Problem to work on
Output the entries exactly as they appear. Pictures should not be included.

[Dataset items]
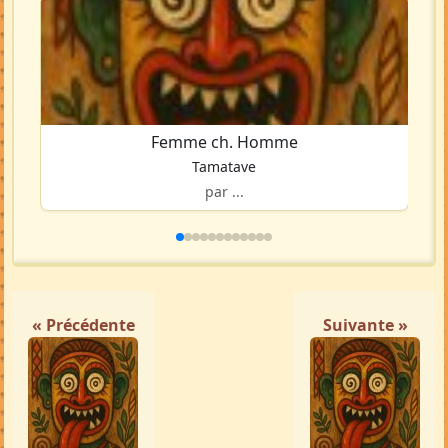
Femme ch. Homme
Tamatave
par ...
« Précédente
Suivante »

Exercise answer
Femme ch. Homme
Tamatave
par ...
« Précédente
Suivante »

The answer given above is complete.